Sylvia McGourlick doesn’t have a sign up in front of her pottery studio.
She doesn’t advertise her work in newspapers, or pump her products on various Facebook pages, or try to get into art brochures and leaflets at galleries and shows.
She doesn’t even have a website.
It’s not that she doesn’t want to sell her pots and bowls and oil bottles and serving dishes. It’s that she’s too busy to keep up with the demand already, so she can’t take any more business.
And McGourlick is one of the lucky ones in the art world, in that she’s not a potter because she needs to make a living at it. Yes, she’s a potter by trade, but she doesn’t do it because she needs to.

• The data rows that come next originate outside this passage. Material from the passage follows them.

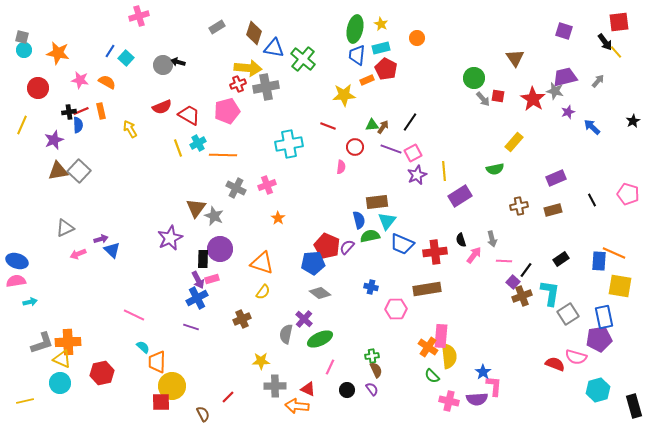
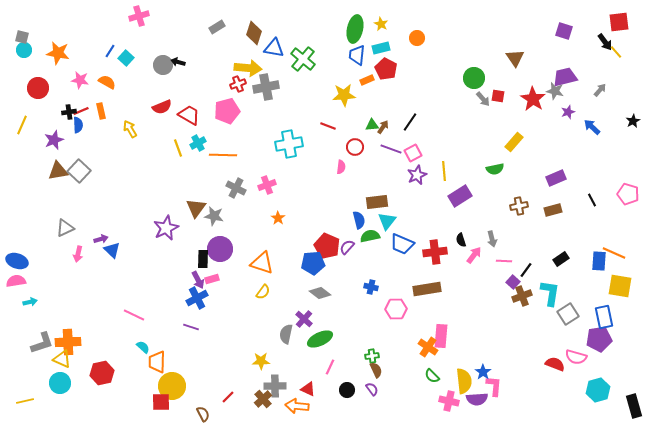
gray arrow at (598, 81): moved 2 px right, 9 px down
gray star at (214, 216): rotated 12 degrees counterclockwise
purple star at (170, 238): moved 4 px left, 10 px up
pink arrow at (78, 254): rotated 56 degrees counterclockwise
brown cross at (242, 319): moved 21 px right, 80 px down; rotated 18 degrees counterclockwise
yellow semicircle at (449, 356): moved 15 px right, 25 px down
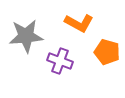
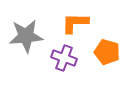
orange L-shape: moved 4 px left; rotated 152 degrees clockwise
purple cross: moved 4 px right, 3 px up
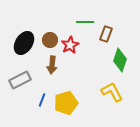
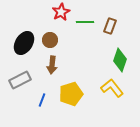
brown rectangle: moved 4 px right, 8 px up
red star: moved 9 px left, 33 px up
yellow L-shape: moved 4 px up; rotated 10 degrees counterclockwise
yellow pentagon: moved 5 px right, 9 px up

She does it because she wants to.
McGourlick was first introduced to pottery – or rather “ceramics” – in the 1970s, when her husband got a job in Haida Gwaii (then the Queen Charlotte Islands) at a logging camp.
“When you’re in a logging camp, there is not a lot to do for the women and kids,” McGourlick says. “But the company was really good, and tried to make sure there were things for the wives to do, because I guess they understood the old cliché, ‘Happy wife, happy life,’” she laughs.
There was a “ceramics” room at the camp, as it was a popular passtime of the day – “it was like scrapbooking is now,” McGourlick says – and she just started playing with clay. There was no opportunity to actually learn how, but it was fun to just mess around with the materials.
In 2000, when her husband was transferred to Campbell River, she was still having fun “playing” with clay, but was suddenly in a place where she could actually formally learn some techniques – or get the fundamentals she still didn’t have.
So she took an introduction to pottery course at North Island College (NIC).
“That’s when it really blew up, you could say.”
After some time working in the ceramics department at NIC – “when you register for a course you can go into their studio anytime,” she beams, “so there were days I was in there from nine in the morning to nine at night” – she realized it’s what she needed to be doing and took the plunge, making a studio in the room in their house that was meant for a hot tub.
“It’s great in here,” she says, smiling around at the shelves full of pots and bowls in various states of completion. “So much natural light.”
And so for the last 15 or so years, she’s been playing away in her studio, developing her own style, which turns out is a style other people like, as well – so much so that she actually has to keep herself from working as much as she could.
She goes into the studio three days a week, she says, for anywhere from four to six hours per day.
And that’s enough for her.
“I need to make things I like,” she says. “People have asked me to make special orders, but it was either way out there or didn’t make sense to me. I’m pretty lucky that I make what I like, and it turns out that other people seem to like it, too. I do pretty well.”
She doesn’t want to take on more work, because she likes having time to play with other mediums, explore other ideas in her work other than what will sell on the market, and do the other things she doesn’t see as “work.”
“In the summer, I like to turn my attention to my garden,” she says, “and I want to have time to do my stained glass, or my knitting, or my quilting, or just play with my clay, like I used to.”
And she thinks her other artistic and creative dabblings make her a better potter.
When she works with stained glass, she’s exploring colour and pattern, for example. When she explores other artistic facets of her life, she learns things she can incorporate back into her pottery work. When she was learning to paint, for example, some of her pottery work started having little birds on it.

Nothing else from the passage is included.